Exporting Multipolygon geojson with rgdal::writeOGR
Hi Andy,
On Mon, 26 Oct 2015, Andy Teucher wrote:
Hi Roger, Sorry I haven't been much help here - it's not for lack of trying, just lack of skills. I've been poring through OGR_write.cpp and trying to figure out language and the flow of things... a few thoughts occurred to me (which are probably obvious to you):
Your example was very helpful, the problem was that when writeOGR() and the underlying compiled code was written, the model used was that of the ESRI Shapefile driver, rather than OGC SFS, which was first published in 2004. Most older formats (and their drivers in OGR) use a OGR geometry factory function to organize polygons on reading - but this is not present in shapelib (bundled with the R maptools package), so when designing polygon classes for sp, and writing rgdal::writeOGR() about 10 years ago, this was not known, and was not revisited subsequently, until you happily spotted the bug. GEOS in rgeos uses OGC SFS definitions (the ones you are using below), but the SpatialPolygons/Polygons/Polygon structure was already established by then, and a fix (using comment attributes in Polygons objects) was used, rather than a major change to Polygons objects (in 2010). The revision to rgdal::writeOGR() now branches on the input objects - if they have comments (applied in code, not user-facing), these are trusted, and the MultiPolygon objects constructed containing one or more Polygon objects with one exterior ring and zero or more interior rings on that basis. However, if the input objects do not have comment attributes, OGRGeometryFactory::organizePolygons() (C++) is used to create properly organized MultiPolygon objects for export. This means that the pre-OGC SFS drivers continue to work, but that the OGC SFS drivers, like GeoJSON, now also work correctly when the second ring in an object is not assumed to be an interior ring (rgdal < 1.1-1). A test set for all the possible cases has been introduced. The revision is now in source package form on CRAN: https://cran.r-project.org/web/packages/rgdal/index.html and a Windows binary package will be available later on Tuesday I hope. The OSX revision may take a little longer, but we are grateful to have what we have anyway. Thanks for a clear and very helpful bug report. Best wishes, Roger
1) Is this bug because holes are standalone polygons in sp objects,
while they are members of polygon objects in geojson, wkt, etc?
2) On a related note, I notice that a single polygon with a hole is
identified as a multipolygon containing a single polygon with a hole,
when using writeOGR and one of the affected drivers. Practically I
don't think this matters too much, but it's not quite right.

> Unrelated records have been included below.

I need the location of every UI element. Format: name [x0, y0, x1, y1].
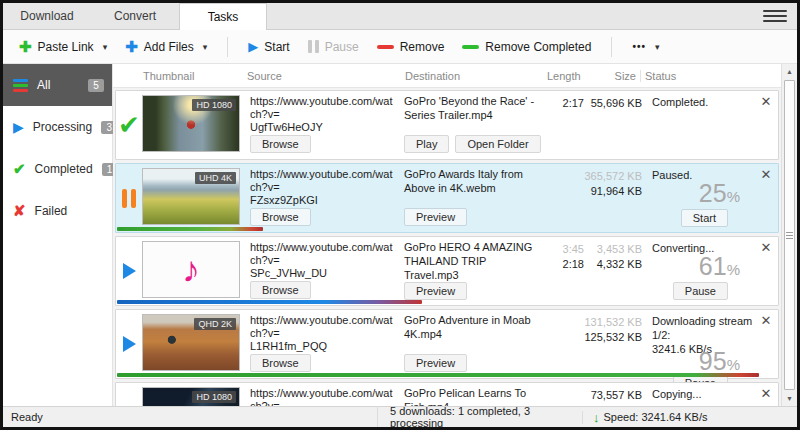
close-icon[interactable]: ✕ [761, 240, 772, 255]
header-length: Length [543, 70, 581, 82]
length-cell [546, 310, 584, 378]
destination-file: GoPro 'Beyond the Race' - Series Trailer… [404, 95, 538, 123]
play-button[interactable]: Play [404, 135, 449, 153]
sidebar-item-label: All [37, 78, 50, 92]
audio-thumbnail[interactable]: ♪ [142, 241, 240, 298]
menu-hamburger-icon[interactable] [763, 10, 787, 22]
task-row[interactable]: QHD 2K https://www.youtube.com/watch?v=L… [115, 309, 779, 379]
sidebar-item-label: Failed [35, 204, 68, 218]
quality-badge: UHD 4K [195, 172, 236, 184]
preview-button[interactable]: Preview [404, 354, 467, 372]
toolbar: ✚ Paste Link ▾ ✚ Add Files ▾ ▶ Start Pau… [3, 30, 797, 64]
header-destination: Destination [401, 70, 543, 82]
table-header: Thumbnail Source Destination Length Size… [113, 64, 781, 88]
sidebar-item-processing[interactable]: ▶ Processing 3 [3, 106, 112, 148]
destination-file: GoPro Awards Italy from Above in 4K.webm [404, 168, 538, 196]
sidebar-item-label: Processing [33, 120, 92, 134]
pause-button[interactable]: Pause [302, 36, 365, 58]
header-thumbnail: Thumbnail [139, 70, 243, 82]
tab-convert[interactable]: Convert [91, 3, 179, 29]
toolbar-separator [227, 37, 228, 57]
video-thumbnail[interactable]: HD 1080 [142, 387, 240, 406]
start-task-button[interactable]: Start [681, 209, 728, 227]
tab-download[interactable]: Download [3, 3, 91, 29]
browse-button[interactable]: Browse [250, 135, 311, 153]
length-cell [546, 383, 584, 406]
sidebar-item-failed[interactable]: ✘ Failed [3, 190, 112, 232]
sidebar-item-all[interactable]: All 5 [3, 64, 112, 106]
header-size: Size [581, 70, 641, 82]
close-icon[interactable]: ✕ [761, 313, 772, 328]
status-text: Downloading stream 1/2: [652, 315, 754, 343]
completed-check-icon: ✔ [118, 112, 140, 138]
status-speed: ↓ Speed: 3241.64 KB/s [582, 411, 797, 424]
all-tasks-icon [13, 79, 28, 92]
pause-task-button[interactable]: Pause [673, 282, 728, 300]
task-rows: ✔ HD 1080 https://www.youtube.com/watch?… [113, 88, 781, 406]
status-ready: Ready [3, 411, 377, 423]
add-files-label: Add Files [144, 40, 194, 54]
task-row[interactable]: ♪ https://www.youtube.com/watch?v=SPc_JV… [115, 236, 779, 306]
size-cell: 131,532 KB 125,532 KB [584, 310, 644, 378]
tab-tasks[interactable]: Tasks [179, 3, 267, 30]
progress-bar [117, 227, 263, 231]
source-url: https://www.youtube.com/watch?v=UgfTw6He… [250, 95, 396, 135]
browse-button[interactable]: Browse [250, 281, 311, 299]
destination-file: GoPro HERO 4 AMAZING THAILAND TRIP Trave… [404, 241, 538, 282]
add-files-button[interactable]: ✚ Add Files ▾ [119, 35, 213, 58]
check-icon: ✔ [13, 160, 26, 178]
progress-bar [117, 373, 759, 377]
header-status: Status [641, 70, 781, 82]
status-text: Copying... [652, 388, 754, 402]
length-cell: 3:45 2:18 [546, 237, 584, 305]
remove-completed-label: Remove Completed [485, 40, 591, 54]
progress-percent: 95% [699, 349, 740, 374]
video-thumbnail[interactable]: QHD 2K [142, 314, 240, 371]
vertical-scrollbar[interactable]: ▲ ▼ [781, 64, 797, 406]
close-icon[interactable]: ✕ [761, 94, 772, 109]
download-arrow-icon: ↓ [593, 411, 600, 424]
pause-label: Pause [325, 40, 359, 54]
scroll-down-icon[interactable]: ▼ [782, 391, 797, 406]
music-note-icon: ♪ [182, 252, 200, 288]
content-area: All 5 ▶ Processing 3 ✔ Completed 1 ✘ Fai… [3, 64, 797, 406]
preview-button[interactable]: Preview [404, 208, 467, 226]
count-badge: 5 [88, 79, 104, 92]
video-thumbnail[interactable]: UHD 4K [142, 168, 240, 225]
status-bar: Ready 5 downloads: 1 completed, 3 proces… [3, 406, 797, 427]
paste-link-button[interactable]: ✚ Paste Link ▾ [13, 35, 113, 58]
source-url: https://www.youtube.com/watch?v=puT0mOWU… [250, 387, 396, 406]
scroll-up-icon[interactable]: ▲ [782, 64, 797, 79]
browse-button[interactable]: Browse [250, 354, 311, 372]
sidebar-item-completed[interactable]: ✔ Completed 1 [3, 148, 112, 190]
size-cell: 3,453 KB 4,332 KB [584, 237, 644, 305]
remove-button[interactable]: Remove [371, 36, 451, 58]
source-url: https://www.youtube.com/watch?v=SPc_JVHw… [250, 241, 396, 281]
chevron-down-icon[interactable]: ▾ [103, 42, 108, 52]
size-cell: 365,572 KB 91,964 KB [584, 164, 644, 232]
processing-play-icon [123, 336, 136, 352]
more-dots-icon: ••• [632, 41, 646, 52]
chevron-down-icon[interactable]: ▾ [203, 42, 208, 52]
start-button[interactable]: ▶ Start [242, 36, 295, 58]
remove-completed-button[interactable]: Remove Completed [456, 36, 597, 58]
remove-icon [377, 45, 394, 49]
video-thumbnail[interactable]: HD 1080 [142, 95, 240, 152]
destination-file: GoPro Adventure in Moab 4K.mp4 [404, 314, 538, 342]
task-row[interactable]: UHD 4K https://www.youtube.com/watch?v=F… [115, 163, 779, 233]
destination-file: GoPro Pelican Learns To Fish.mp4 [404, 387, 538, 406]
toolbar-separator [611, 37, 612, 57]
size-cell: 55,696 KB [584, 91, 644, 159]
close-icon[interactable]: ✕ [761, 167, 772, 182]
progress-percent: 25% [699, 181, 740, 206]
open-folder-button[interactable]: Open Folder [455, 135, 540, 153]
browse-button[interactable]: Browse [250, 208, 311, 226]
task-row[interactable]: HD 1080 https://www.youtube.com/watch?v=… [115, 382, 779, 406]
scrollbar-thumb[interactable] [784, 80, 795, 390]
more-options-button[interactable]: ••• ▾ [626, 37, 665, 56]
preview-button[interactable]: Preview [404, 282, 467, 300]
task-row[interactable]: ✔ HD 1080 https://www.youtube.com/watch?… [115, 90, 779, 160]
paste-link-label: Paste Link [38, 40, 94, 54]
play-icon: ▶ [13, 120, 24, 134]
close-icon[interactable]: ✕ [761, 386, 772, 401]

3) In lines 116-160 the polygon/multipolygon and line/multiline
determination is made for the entire layer. Can/should this be made
for each feature in the layer, as you could have a layer with a
mixture of single polygons and multipolygons?
4) I feel like there ought to be one more layer of looping through the
polyons. e.g.:
loop over each feature;
determine whether each feature is a single polygon (length 1 or
all rings but one are holes), or a multipolygon:
if a polygon loop over and add ring(s);
if a multipolygon loop over polygons:
for each polygon add ring(s) and somehow assign holes to
parent polygons
Again, apologies if I'm being totally obvious (or way off base).
Thanks for all your work on these packages, and on this issue.
Andy
On Thu, Oct 22, 2015 at 11:07 PM, Roger Bivand <Roger.Bivand at nhh.no> wrote:
On Fri, 23 Oct 2015, Andy Teucher wrote:
On my Mac, I am running rgdal 1.0-7 and GDAL 1.11.3 sessionInfo()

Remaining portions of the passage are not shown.